C’est l’histoire d’une pauvre fille aussi désœuvrée que notre monde. Triste, elle a peur, subit des violences, parce qu’elle est une femme et pauvre. Elle n’a plus d’espoir. Elle vieillit seule. Elle se défonce pour oublier son sort.

Et puis arrive le mystérieux inconnu qui lui raconte un autre monde. À elle de choisir si c’est un rêve ou une réalité, folie, ou vérité, mais une vérité dans un monde de science-fiction digne de Philip. K. D ou … une anticipation …

Cela commence par le règne des machines qu’on peut entendre même la nuit. Puis des puces dans le lit… L’homme est un ancien militaire, il a fait la guerre et sait ce que sait que d’être de la chair à canon, un fusible. Il pense que les insectes sont sous sa peaux, dans ses dents. Le couple s’isole, se confine, s’entredévore. C’est une histoire de paranoïa, mais surtout d’amour. De plaisir à se raconter des histoires. À emmener l’être aimé dans son île imaginaire. 

C’était pour moi une grande métaphore de la passion. Fouiller le corps de l’autre à la recherche des petites bêtes. Ne plus ouvrir à personne. Se méfier des amis, calfeutrer sa porte. Se saigner, se mettre le feu, mourir ensemble. Seuls, à deux contre un monde hostile. 

Donc ce monde de trauma, de solitude et de risque de propagation mondiale d’un mystérieux virus, devient mon monde virtuel, joyeux, ludique. Comment en faire du théâtre ? Comment jouer la parano ? Quelle couleur pour éclairer la peur ? Quelle musique pour le premier symptôme ? De quelle matière seraient les murs qui raconteraient un confinement anxiogène ? 

On répète en sous-sol à La Scala. Isolés et heureux. Un peu coupés du monde, comme souvent en répètes.

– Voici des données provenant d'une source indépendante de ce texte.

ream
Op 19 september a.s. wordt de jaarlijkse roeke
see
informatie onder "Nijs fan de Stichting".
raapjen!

On s’amuse avec toutes les phrases. Je veux que ce soit un spectacle profond et galvanisant comme les films de CarpenterArgentoLynch ou de Palma. On fait les couillons, on force le premier degré. On joue à se prendre très au sérieux en disant :

« C’est les gouvernements qui ont merdé !
Ils peuvent te rendre folle aussi !
Certaines choses sont pires que d’autres !
Ouvre les yeux Agnes !
 »

La copine de Thibaut Evrard, est italienne, et sa famille suisse. Il commence à nous raconter des anecdotes à propos du Covid que nous assimilons à la fiction. Même lui ne sait plus s’il doit les prendre au sérieux tant tout cela fait penser à la pièce. Et puis nous, on veut faire peur ! C’est notre métier, on s’en donne les moyens. On pense au théâtre populaire…. Les grecs et les romains, ShakespeareHugo, le grand guignol. L’art de l’effroi et du rire. Quand ça marche je trouve ça métaphysique. Ça soulage de la mort. Ça replonge au fin fond de l’enfance, la joie d’avoir peur du loup. L’émerveillement de la fiction. La grandeur humaine : se raconter des histoires, ensemble. La beauté du théâtre. 

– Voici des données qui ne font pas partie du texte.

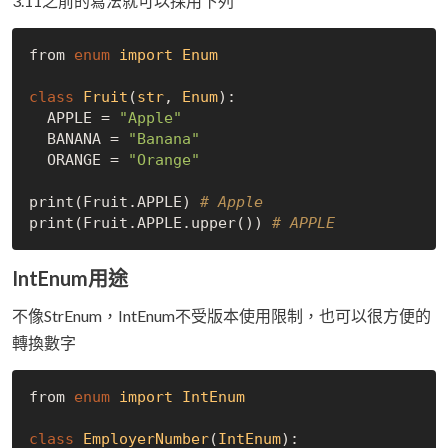
3.11之前的寫法就可以採用下列
from 
enum
import
Enum
class
Fruit
(
str
, 
Enum
):
  APPLE = 
"Apple"
  BANANA = 
"Banana"
  ORANGE = 
"Orange"
print(Fruit.APPLE) 
# Apple
print(Fruit.APPLE.upper()) 
# APPLE
IntEnum用途
不像StrEnum，IntEnum不受版本使用限制，也可以很方便的
轉換數字
from 
enum
import
IntEnum
class
EmployerNumber
(
IntEnum
):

On joue la première, et on sent bien que la salle frétille d’entendre une pièce délicieusement dans l’air du temps. Depuis des mois j’ai peur que l’époque soit trop dure pour une pièce anxiogène. J’ai peur que le public boude. Mais là c’est l’inverse. Il y a une connivence tangible entre le plateau et la salle. Je suis heureux. Le spectacle dit « de genre » ne semble pas diviser, au contraire. Le pot de première est joyeux. Les parisiens nous disent qu’on ne doit plus s’embrasser, mais on rigole de la coïncidence. On tient un théâtre en prise avec le réel… 

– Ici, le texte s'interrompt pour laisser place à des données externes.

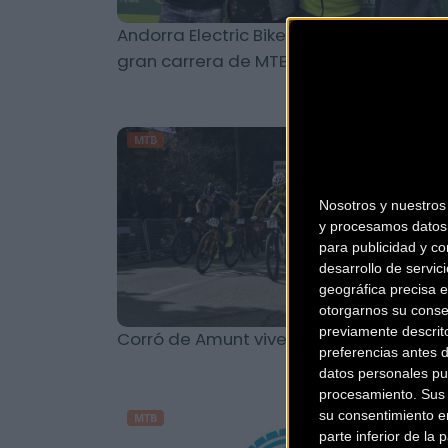
Andorra Electric Bike Race: la primera
gran carrera de MTB eléctrica
MTB
Nosotros y nuestro
y procesamos datos 
para publicidad y co
desarrollo de servici
geográfica precisa e
otorgarnos su conse
previamente descrit
Corró de Amunt vive otra fiesta del XC
preferencias antes 
datos personales pu
procesamiento. Sus p
su consentimiento en
MTB
parte inferior de la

Le lendemain on joue parce qu’on est moins de mille au Théâtre des Célestins. On est confiant. Le public réagit comme on n’osait l’espérer. Il rigole, se gratte, crie, se cache les yeux. Certains craignent que ce soit la dernière. D’autres pas. On fait une fête de cette représentation sur la fin du monde. On danse sur les cendres. 

On passe la dernière soirée d’inconscience. D’avant.